Summer is coming, but to be honest though it is the equinox and first day of spring in these parts tomorrow you could be forgiven for thinking this is still mid-winter. We don’t get much snow in South-West England, well not in recent years anyway and it is possibly as much as 40 years since there has been snow on this scale locally. Then twice in 2 weeks, but I am not complaining.
I have long harboured a whimsical notion of swimming at Sharrah Pool on the moorland section of the River Dart when there is snow on the ground. The problem has been not only a lack of snow but, as 3 years ago when there has been snow, by the time my pathetic car will tackle the roads the warmth in the river has seen off the snow in the valley. These conditions are however perfect for whilst there is 12 inches of snow in a “deep and crisp and even” layer across my garden it didn’t properly settled on the roads and I get to the New Bridge car park without difficulty.

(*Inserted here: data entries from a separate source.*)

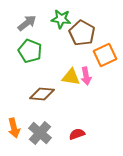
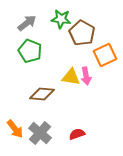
orange arrow: moved 1 px right, 1 px down; rotated 24 degrees counterclockwise
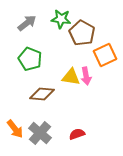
green pentagon: moved 8 px down
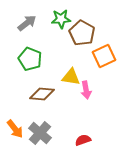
green star: rotated 12 degrees counterclockwise
orange square: moved 1 px left, 1 px down
pink arrow: moved 14 px down
red semicircle: moved 6 px right, 6 px down
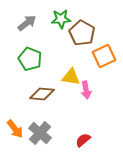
red semicircle: rotated 21 degrees counterclockwise
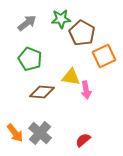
brown diamond: moved 2 px up
orange arrow: moved 4 px down
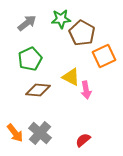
green pentagon: rotated 25 degrees clockwise
yellow triangle: rotated 18 degrees clockwise
brown diamond: moved 4 px left, 2 px up
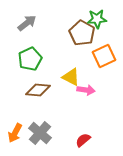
green star: moved 36 px right
pink arrow: rotated 72 degrees counterclockwise
orange arrow: rotated 66 degrees clockwise
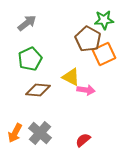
green star: moved 7 px right, 1 px down
brown pentagon: moved 6 px right, 6 px down
orange square: moved 2 px up
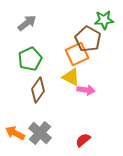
orange square: moved 27 px left
brown diamond: rotated 60 degrees counterclockwise
orange arrow: rotated 90 degrees clockwise
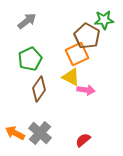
gray arrow: moved 2 px up
brown pentagon: moved 1 px left, 3 px up
brown diamond: moved 1 px right, 1 px up
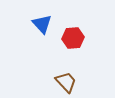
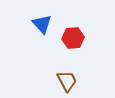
brown trapezoid: moved 1 px right, 1 px up; rotated 15 degrees clockwise
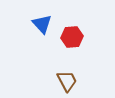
red hexagon: moved 1 px left, 1 px up
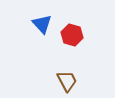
red hexagon: moved 2 px up; rotated 20 degrees clockwise
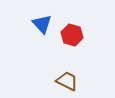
brown trapezoid: rotated 35 degrees counterclockwise
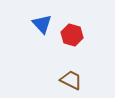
brown trapezoid: moved 4 px right, 1 px up
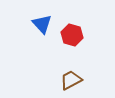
brown trapezoid: rotated 55 degrees counterclockwise
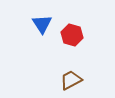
blue triangle: rotated 10 degrees clockwise
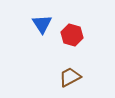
brown trapezoid: moved 1 px left, 3 px up
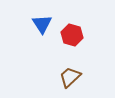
brown trapezoid: rotated 15 degrees counterclockwise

Nevertheless as I rush along the riverside track as fast as possible given the abundant photo opportunities and following a solitary set of footprints all around there is a steady drip, drip of thawing winter.
Turning from the track onto the side path I have that joy of making the first footsteps in virgin snow and I know I’m grinning like an idiot and I’m photographing every twist and turn of a path that I have taken 100s of times in the past as if it was my very first outing.
Yes! The footprints I rejoined on the track have got to Sharrah but then for some inexplicable (but much appreciated) reason gone off through the trees. The river bank is pristine. And the day is improving second by second as the holes in the clouds over head coalesce into gaps, into rents and then it is blue sky all the way, just dotted with the fluffiest white clouds. I’m photographing everything with 2 cameras just in case.
Careful not to make tracks I dunk the thermometer into the river as I get changed. It nudges up from an air temperature of -1.7°C to 3.7°C in the water, this is going to be a full on polar bear swim. A few selfies on the big diving rock whilst trying not to slip off, which would hurt a lot, and then I wade into the water. There is clearly something very wrong with anyone who wades into water this cold and thinks ‘oh, that’s not so bad’.
I am now using camera number 3, taking advantage of the wide angle perspective and I tread water repeatedly as I swim up the pool to the swoosh. The river is moderately high and the swoosh is swooshier than usual. I feel for the rock I know is there under the churning bubbles, pause, click, click, click, and then I launch myself into the flow.
It is a well known fact that people have just about neutral buoyancy in fresh water, but when a substantial part of the water has been replaced by bubbles that no longer applies. I vanish under the ‘surface’ (it’s hard to be exactly sure where the water filled with bubbles becomes air filled with splashed water) and of course lifting my arm holding the camera up high to get a record of this madness only serves to lower me further under the water. With my free arm I push myself around the corner, not wanting to get caught beneath the overhang, and then I am shot down the pool and back to where I started, not so much swimming as ‘floating with style’. I ‘float’ on down to the shallows, click, click, click and then swim back to the diving rock (not today). I dash through the snow, switch cameras and I’m back in the water to do the whole thing over again.
Now I stumble from the water. The chill has caught up with me but only in my left hand which is as painful as a very painful thing indeed. I’m grinding my teeth as I strip and dry (ankle deep in the snow) and then begin to fight my way damply into layers of clothes. My left hand is as good as useless, why did I wear a shirt with buttons? The hell with the buttons! Layers, put on more layers: fleece, scarf and hat. Well that’s the top end covered up and I’m sure anyone watching would find that very amusing.
Finally, but my hands are refusing to cooperate and tying the laces of my boots takes 3 attempts for each foot, which is frustrating when I know what I need to be doing is getting going and warming up. But even when I’m finally ready to go I can’t help myself and progress is again punctuated: click, click, click.
I don’t actually notice when the shivering stops but I am exactly half way back to the car when all of a sudden my hands warm up, a moment that is almost but not quite the best part of the whole outing. And tomorrow it’s spring. Hmm, we shall see.